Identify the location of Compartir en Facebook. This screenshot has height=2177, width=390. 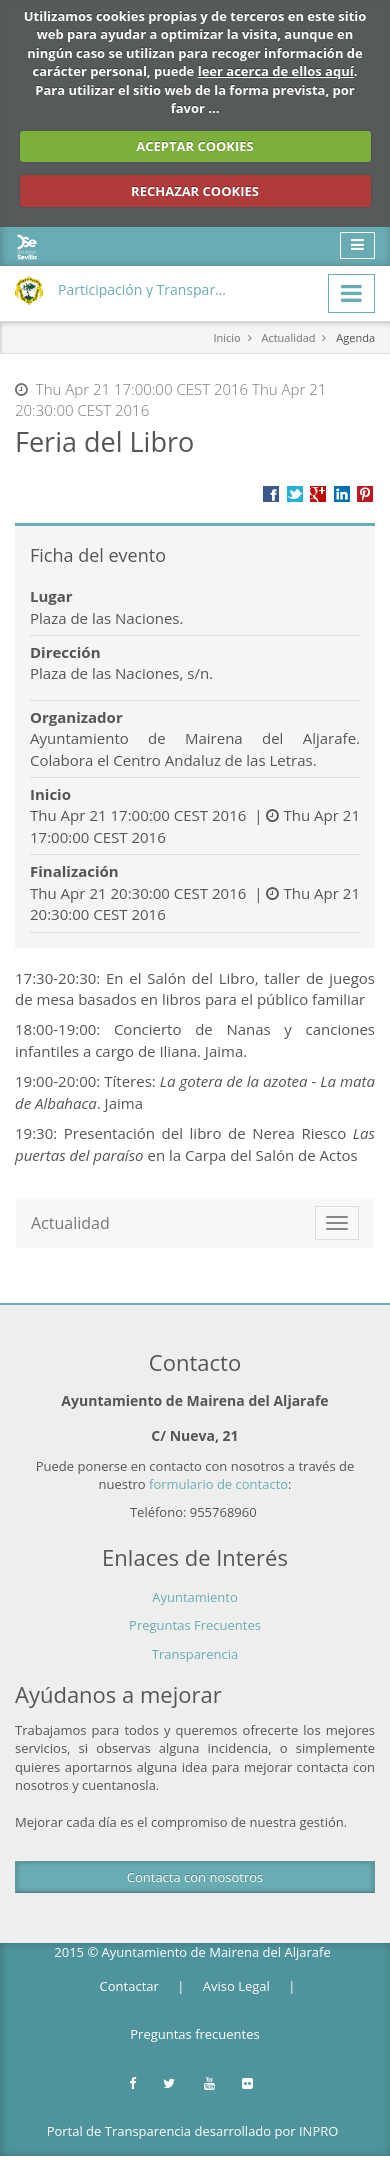
(271, 494).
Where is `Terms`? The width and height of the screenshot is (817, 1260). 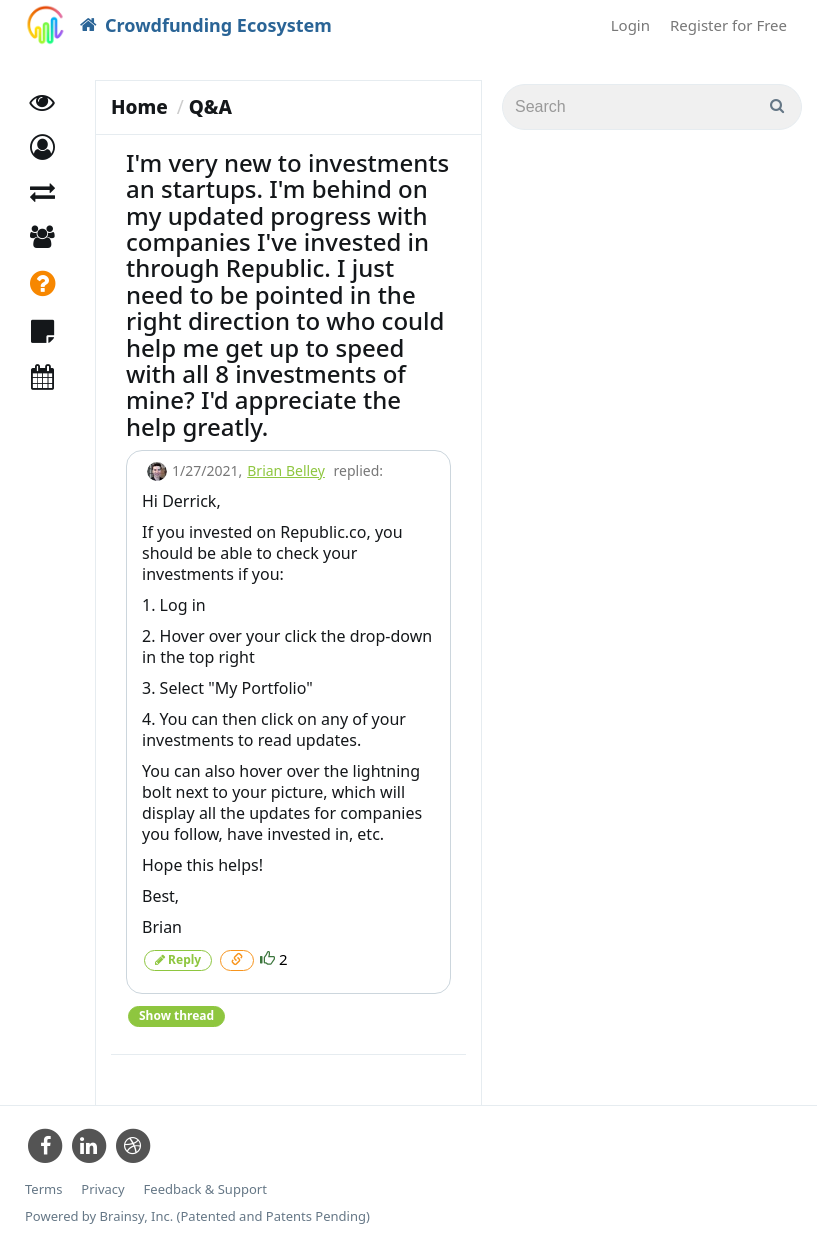
Terms is located at coordinates (43, 1189).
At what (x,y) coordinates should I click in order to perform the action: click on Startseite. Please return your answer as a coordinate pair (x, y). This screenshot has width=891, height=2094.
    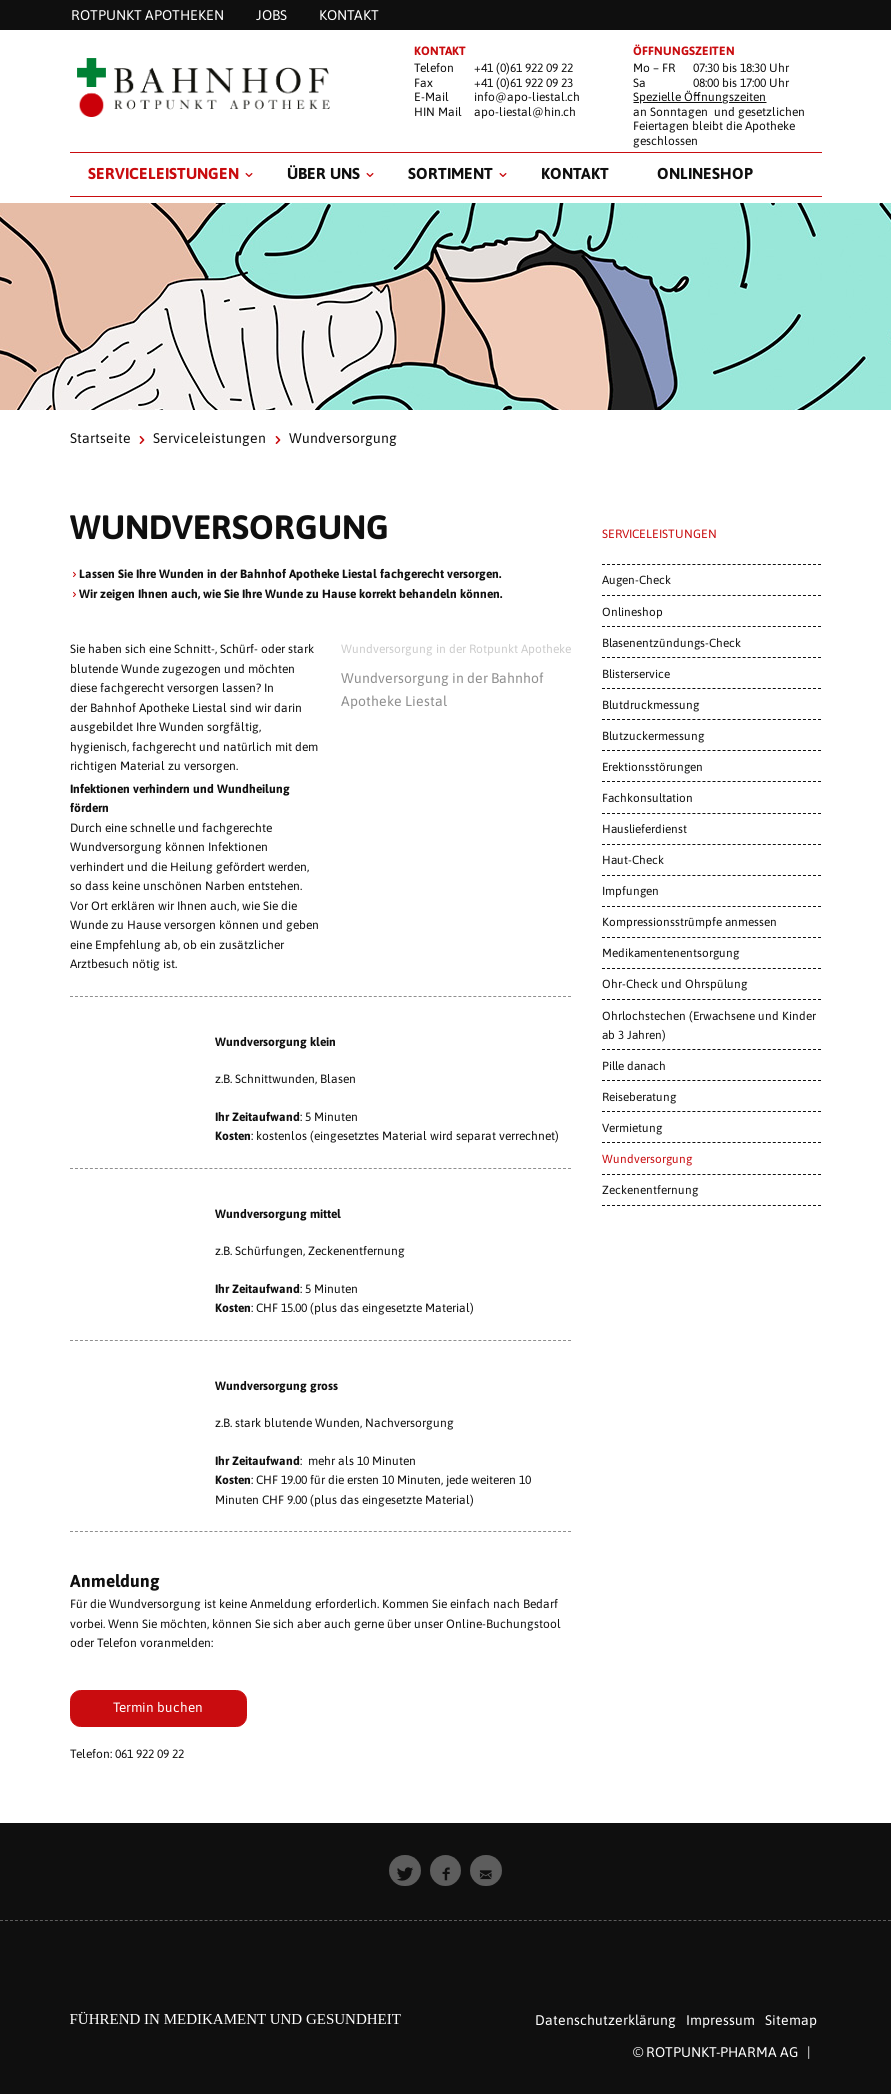
    Looking at the image, I should click on (100, 438).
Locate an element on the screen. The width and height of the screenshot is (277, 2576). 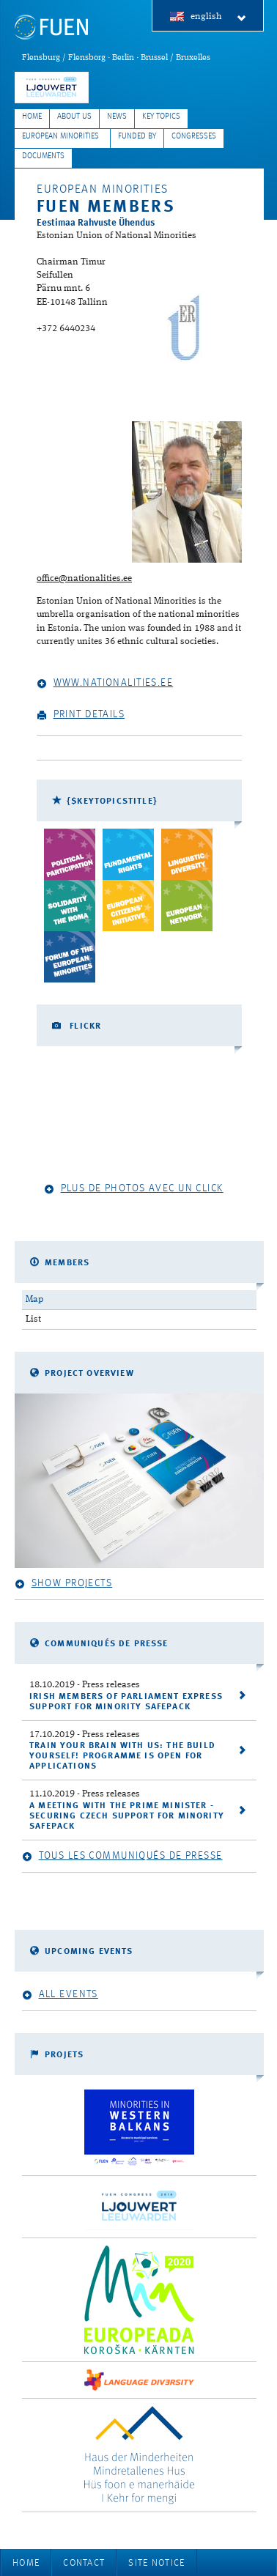
Home is located at coordinates (32, 117).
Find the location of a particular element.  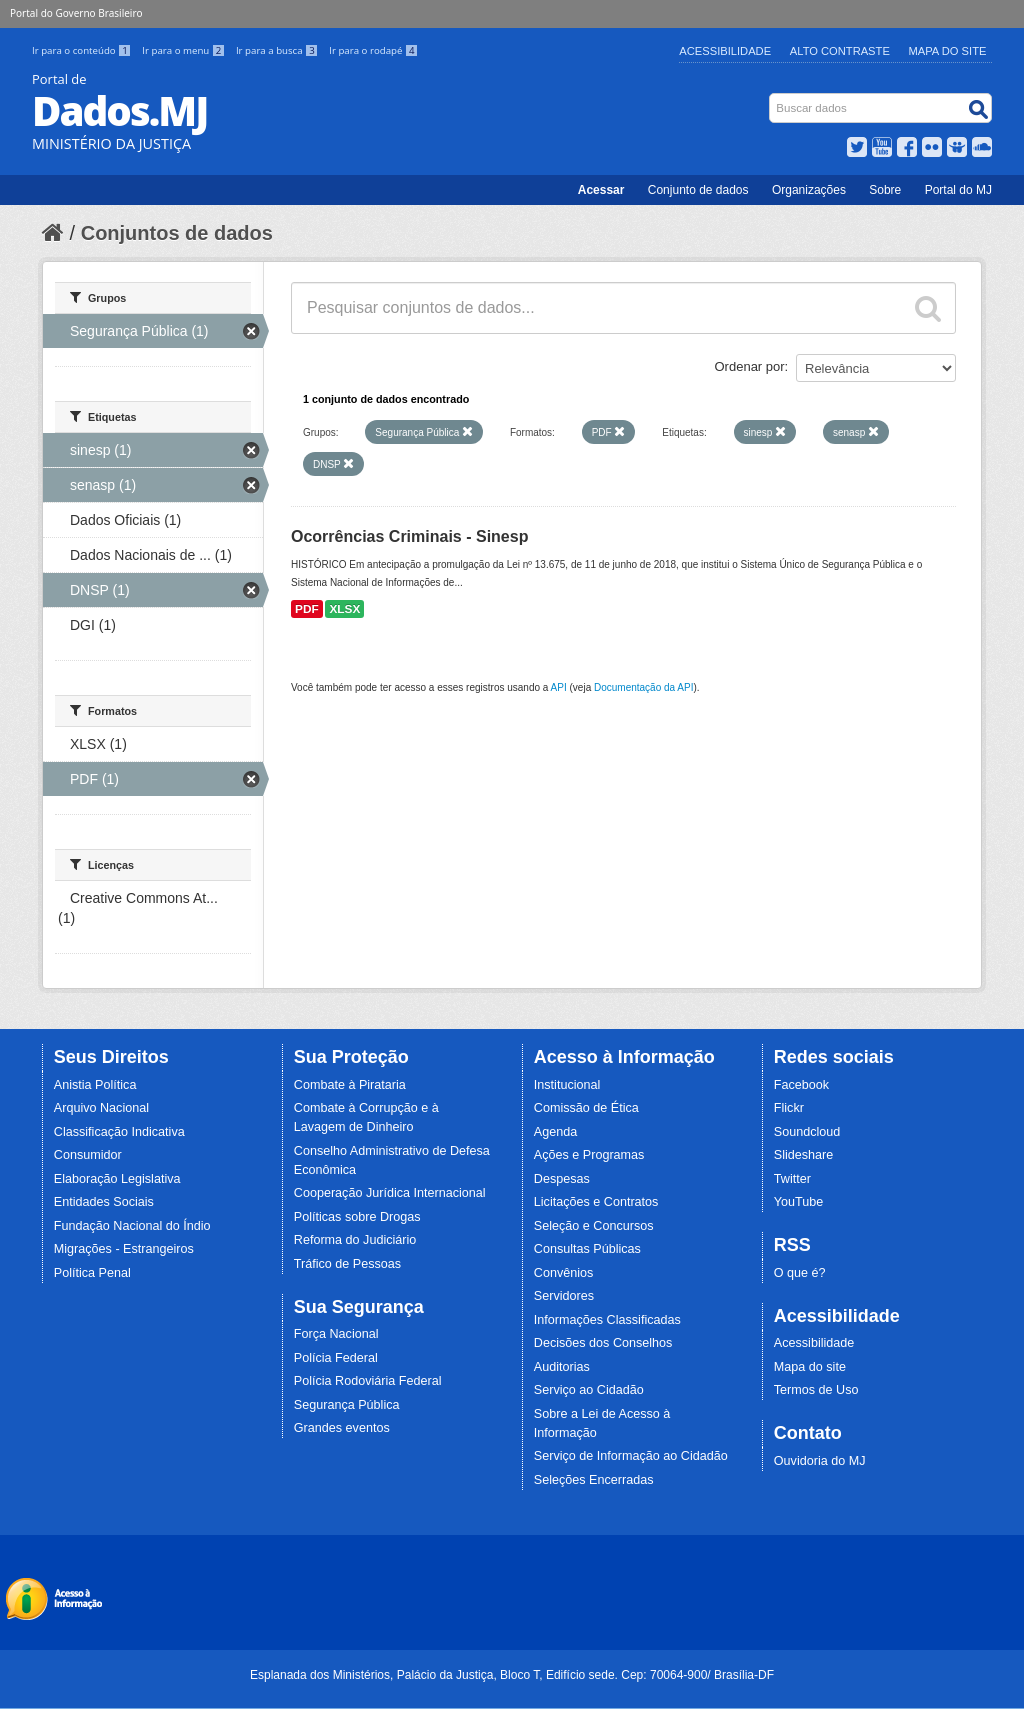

WHAT YOU HAVE TO DO: From the line containing "is (817, 1260)." down to the last line of the entries above, retype each line exactly as it stands, but skip the pictures.

SOLVED EXERCISE:
Where is `Terms`? The width and height of the screenshot is (817, 1260). 
Terms is located at coordinates (43, 1189).
At what (x,y) coordinates should I click in order to perform the action: click on Startseite. Please return your answer as a coordinate pair (x, y). This screenshot has width=891, height=2094.
    Looking at the image, I should click on (100, 438).
Locate an element on the screen. The width and height of the screenshot is (277, 2576). 
Home is located at coordinates (32, 117).
Find the location of a particular element.  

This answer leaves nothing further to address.